In the days Mu and I are working on better visibility, Danae decides to give us a boost in our combat capabilities. She makes hair armor for us both, to match hers. You’d think that wouldn’t be all that impressive, but she layers the stuff, weaves it together, and she’s spent most of her upgrades on making her hair to be stronger than steel. The weight is magnificent for the protection.
The hair-suits look like full suits of armor for knights, only made out of hair. Now Mu and I can be knights of the hair cabal, while D’s fighting style makes her the knight of the hair cable. For some reason, D. doesn’t appreciate my naming. Mu loves it though. He starts putting together a song to the tune of Monty Python’s “We’re Knights of the Round Table.” Danae threatens to string us both up when we start singing.
The armor bends in the right places, doesn’t in the right other places, and provides amazing protection. We test first with my sticks, and our tests suggest that if someone’s wearing Danae’s hair armor, my sticks simply can’t do anything to them except poke them in the eye. That’s more or less how we got helmets with eyeslots after a couple demonstrations of face-shots with my super-speed.
The armor doesn’t itch, and after mishap where Mu wanted to take it off, and Danae was busy, she even set it up so we could take it off ourselves. Putting it on though is about a hundred times easier with her around than without.
And now we’re back to the basic danger point in our weapon-choices. I don’t have anything that can actually damage this hair-armor. Honestly, neither does Mu. Even his pretty robust spear doesn’t do much against the puncture-resistant steelhair that D has. If someone else has something similar, we’ll have to rely on D. to do the work of fighting them. Maybe I can sonic-scream them, but that’s about all I’ve got, and I think Mu has even less.

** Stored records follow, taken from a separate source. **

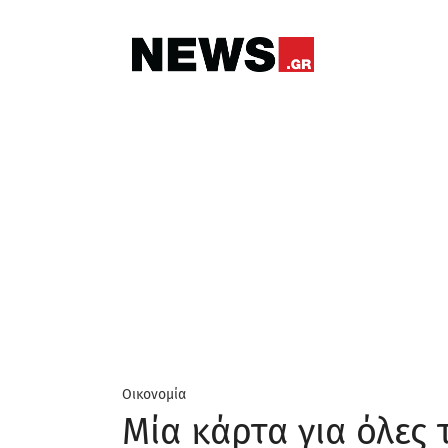
Οικονομία
Μία κάρτα για όλες 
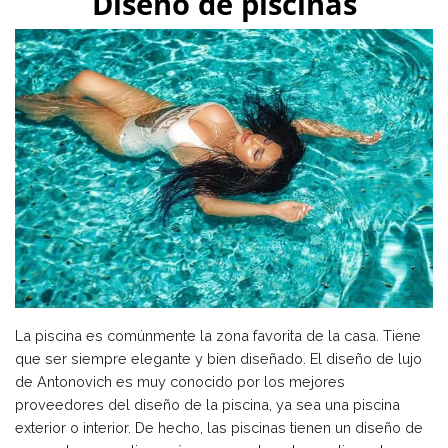
Diseño de piscinas
La piscina es comúnmente la zona favorita de la casa. Tiene
que ser siempre elegante y bien diseñado. El diseño de lujo
de Antonovich es muy conocido por los mejores
proveedores del diseño de la piscina, ya sea una piscina
exterior o interior. De hecho, las piscinas tienen un diseño de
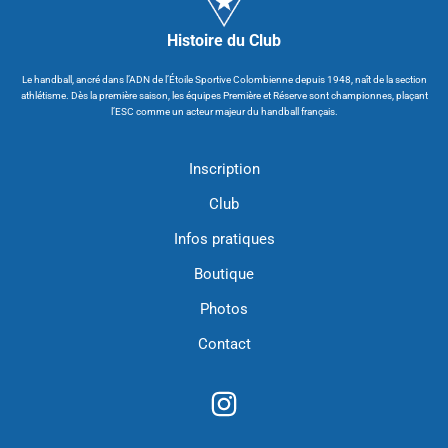
Histoire du Club
Le handball, ancré dans l’ADN de l’Étoile Sportive Colombienne depuis 1948, naît de la section
athlétisme. Dès la première saison, les équipes Première et Réserve sont championnes, plaçant
l’ESC comme un acteur majeur du handball français.
Inscription
Club
Infos pratiques
Boutique
Photos
Contact
I
n
s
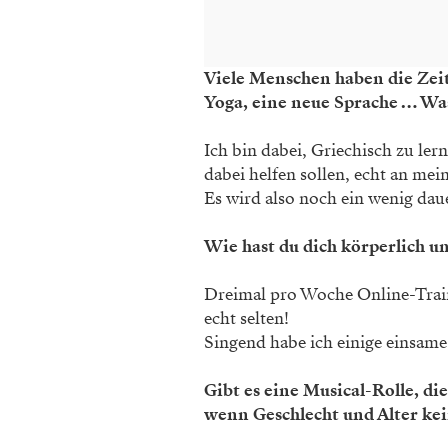
Viele Menschen haben die Zeit
Yoga, eine neue Sprache … Wa
Ich bin dabei, Griechisch zu ler
dabei helfen ­sollen, echt an me
Es wird also noch ein wenig dau
Wie hast du dich körperlich un
Dreimal pro Woche Online-­Trai
echt selten!
Singend habe ich einige einsame
Gibt es eine Musical-Rolle, di
wenn Geschlecht und Alter kei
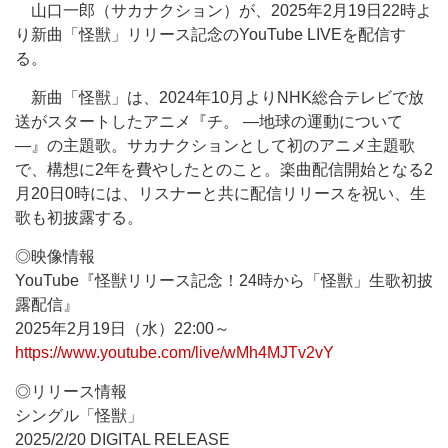
山口一郎（サカナクション）が、2025年2月19日22時よ
り新曲「怪獣」リリース記念のYouTube LIVEを配信す
る。
新曲「怪獣」は、2024年10月よりNHK総合テレビで放
送がスタートしたアニメ『チ。 ―地球の運動について
―』の主題歌。サカナクションとして初のアニメ主題歌
で、構想に2年を費やしたとのこと。楽曲配信開始となる2
月20日0時には、リスナーと共に配信リリースを祝い、生
歌も初披露する。
◎映像情報
YouTube『怪獣リリース記念！24時から「怪獣」生歌初披
露配信』
2025年2月19日（水）22:00～
https://www.youtube.com/live/wMh4MJTv2vY
◎リリース情報
シングル「怪獣」
2025/2/20 DIGITAL RELEASE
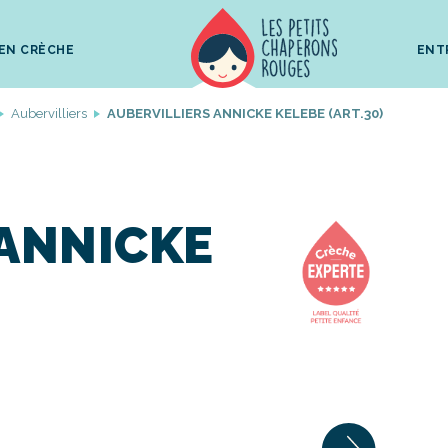
 EN CRÈCHE
ENT
Aubervilliers
AUBERVILLIERS ANNICKE KELEBE (ART.30)
 ANNICKE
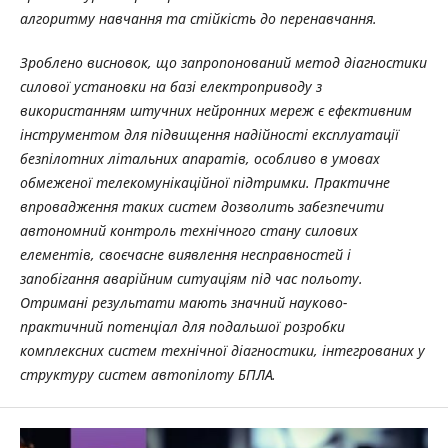
алгоритму навчання та стійкість до перенавчання.
Зроблено висновок, що запропонований метод діагностики
силової установки на базі електроприводу з
використанням штучних нейронних мереж є ефективним
інструментом для підвищення надійності експлуатації
безпілотних літальних апаратів, особливо в умовах
обмеженої телекомунікаційної підтримки. Практичне
впровадження таких систем дозволить забезпечити
автономний контроль технічного стану силових
елементів, своєчасне виявлення несправностей і
запобігання аварійним ситуаціям під час польоту.
Отримані результати мають значний науково-
практичний потенціал для подальшої розробки
комплексних систем технічної діагностики, інтегрованих у
структуру систем автопілоту БПЛА.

Then again, a couple more spars worth of fighting, and Mu figures something out. He can use portals to drop people. If he makes a big portal, ten feet across, and you don’t know what’s going on, he can drop you from 100 yards up. That’s awful hard to defend against if you don’t have wings, hair that can cross the portal so you don’t fall in, or super-speed. It wouldn’t work well against Danae or me if we were paying attention but against most of the other people we’ve seen, it’s a pretty powerful pancake-pulverizer.
Also, I think my strength is getting better. The stupid exercises that Mu has got us doing are actually working. My speed might even be going up a little bit, now that I’m actively working on practice. We are still managing an hour or two a day of actual exercise, working on speed, endurance, and strength.
Time music has no such win. I keep trying. I keep failing.
Then the week is up, and we’re getting ready to face Mike and his crew, to free the slaves he’s accumulated.